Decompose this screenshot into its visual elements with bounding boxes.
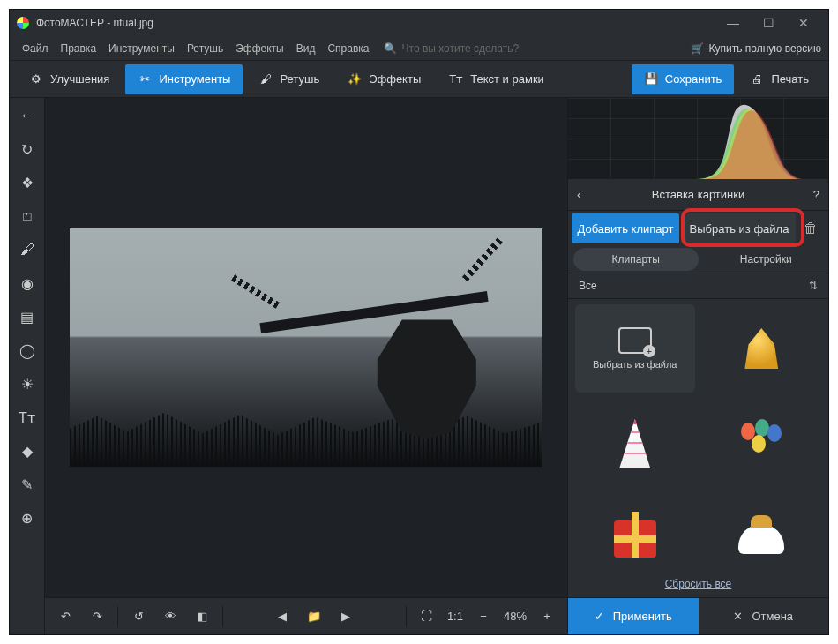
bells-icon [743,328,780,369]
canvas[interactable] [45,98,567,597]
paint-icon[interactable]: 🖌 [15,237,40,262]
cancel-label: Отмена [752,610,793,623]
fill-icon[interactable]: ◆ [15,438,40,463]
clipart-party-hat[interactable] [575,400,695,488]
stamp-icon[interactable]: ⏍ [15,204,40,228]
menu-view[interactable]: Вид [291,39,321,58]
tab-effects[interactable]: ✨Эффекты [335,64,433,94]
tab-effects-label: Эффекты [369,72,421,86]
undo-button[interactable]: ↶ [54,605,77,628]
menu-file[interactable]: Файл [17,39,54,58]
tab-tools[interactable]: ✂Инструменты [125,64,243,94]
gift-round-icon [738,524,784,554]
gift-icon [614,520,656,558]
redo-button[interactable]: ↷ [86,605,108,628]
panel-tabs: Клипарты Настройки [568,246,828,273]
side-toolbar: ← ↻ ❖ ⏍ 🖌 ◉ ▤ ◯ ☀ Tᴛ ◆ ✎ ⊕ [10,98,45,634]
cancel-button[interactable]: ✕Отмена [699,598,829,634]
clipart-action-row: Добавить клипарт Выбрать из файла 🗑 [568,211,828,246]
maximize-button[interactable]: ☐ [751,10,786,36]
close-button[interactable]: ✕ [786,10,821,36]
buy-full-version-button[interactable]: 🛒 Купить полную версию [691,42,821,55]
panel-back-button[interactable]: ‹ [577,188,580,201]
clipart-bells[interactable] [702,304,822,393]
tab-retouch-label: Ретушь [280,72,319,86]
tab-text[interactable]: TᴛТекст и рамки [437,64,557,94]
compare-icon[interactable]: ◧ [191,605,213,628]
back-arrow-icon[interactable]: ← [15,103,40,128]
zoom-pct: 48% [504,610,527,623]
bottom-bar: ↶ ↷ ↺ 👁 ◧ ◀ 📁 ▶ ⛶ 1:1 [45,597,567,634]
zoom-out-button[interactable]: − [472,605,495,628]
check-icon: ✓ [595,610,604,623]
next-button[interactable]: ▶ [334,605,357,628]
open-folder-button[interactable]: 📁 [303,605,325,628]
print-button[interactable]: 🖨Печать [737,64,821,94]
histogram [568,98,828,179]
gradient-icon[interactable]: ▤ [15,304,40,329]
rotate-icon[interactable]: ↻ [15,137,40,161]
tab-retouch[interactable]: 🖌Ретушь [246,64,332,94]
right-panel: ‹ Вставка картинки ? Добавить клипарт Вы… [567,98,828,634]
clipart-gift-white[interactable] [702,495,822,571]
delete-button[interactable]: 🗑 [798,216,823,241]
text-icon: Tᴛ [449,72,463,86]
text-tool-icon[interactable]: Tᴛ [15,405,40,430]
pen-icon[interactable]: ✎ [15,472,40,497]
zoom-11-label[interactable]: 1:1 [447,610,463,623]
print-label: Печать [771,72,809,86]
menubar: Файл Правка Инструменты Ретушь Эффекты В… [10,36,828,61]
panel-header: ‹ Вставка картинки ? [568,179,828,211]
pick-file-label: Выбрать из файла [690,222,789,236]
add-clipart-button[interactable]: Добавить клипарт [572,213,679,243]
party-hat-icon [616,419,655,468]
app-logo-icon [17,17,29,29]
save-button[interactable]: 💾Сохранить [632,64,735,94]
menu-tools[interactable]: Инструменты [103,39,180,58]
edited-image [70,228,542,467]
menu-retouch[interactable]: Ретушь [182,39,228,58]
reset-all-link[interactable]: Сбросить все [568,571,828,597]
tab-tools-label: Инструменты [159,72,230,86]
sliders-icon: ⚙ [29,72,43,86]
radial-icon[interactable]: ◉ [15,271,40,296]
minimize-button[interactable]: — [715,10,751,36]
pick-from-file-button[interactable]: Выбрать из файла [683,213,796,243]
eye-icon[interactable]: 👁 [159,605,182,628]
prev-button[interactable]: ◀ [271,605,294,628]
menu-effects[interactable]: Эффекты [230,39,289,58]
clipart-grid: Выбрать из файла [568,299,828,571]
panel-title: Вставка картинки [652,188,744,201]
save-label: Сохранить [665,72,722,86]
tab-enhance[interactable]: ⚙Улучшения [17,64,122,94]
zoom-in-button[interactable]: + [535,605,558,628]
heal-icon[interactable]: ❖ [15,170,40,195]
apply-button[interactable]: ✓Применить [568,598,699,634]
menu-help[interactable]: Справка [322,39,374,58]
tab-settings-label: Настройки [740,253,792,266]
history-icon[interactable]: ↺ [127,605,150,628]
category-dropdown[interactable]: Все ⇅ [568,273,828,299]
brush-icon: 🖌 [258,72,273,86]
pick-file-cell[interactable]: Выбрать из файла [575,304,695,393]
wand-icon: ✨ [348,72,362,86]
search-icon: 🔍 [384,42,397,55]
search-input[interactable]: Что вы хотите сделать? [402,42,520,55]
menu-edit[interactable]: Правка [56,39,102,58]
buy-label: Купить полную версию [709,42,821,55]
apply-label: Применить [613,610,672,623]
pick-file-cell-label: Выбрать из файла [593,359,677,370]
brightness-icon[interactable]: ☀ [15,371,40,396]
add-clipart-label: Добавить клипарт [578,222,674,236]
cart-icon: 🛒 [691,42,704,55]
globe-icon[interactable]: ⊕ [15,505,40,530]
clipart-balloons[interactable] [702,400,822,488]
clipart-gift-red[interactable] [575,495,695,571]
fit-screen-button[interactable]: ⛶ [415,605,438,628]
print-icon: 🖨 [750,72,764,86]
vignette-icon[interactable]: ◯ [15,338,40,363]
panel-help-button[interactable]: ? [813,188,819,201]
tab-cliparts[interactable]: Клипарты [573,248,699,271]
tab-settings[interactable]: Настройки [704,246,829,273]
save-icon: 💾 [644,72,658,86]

■ Work order:
From the data, list each line in which the string "Ретушь" appears.

■ Response box:
tab-retouch-label: Ретушь [280,72,319,86]
tab-retouch[interactable]: 🖌Ретушь [246,64,332,94]
menubar: Файл Правка Инструменты Ретушь Эффекты В… [10,36,828,61]
menu-retouch[interactable]: Ретушь [182,39,228,58]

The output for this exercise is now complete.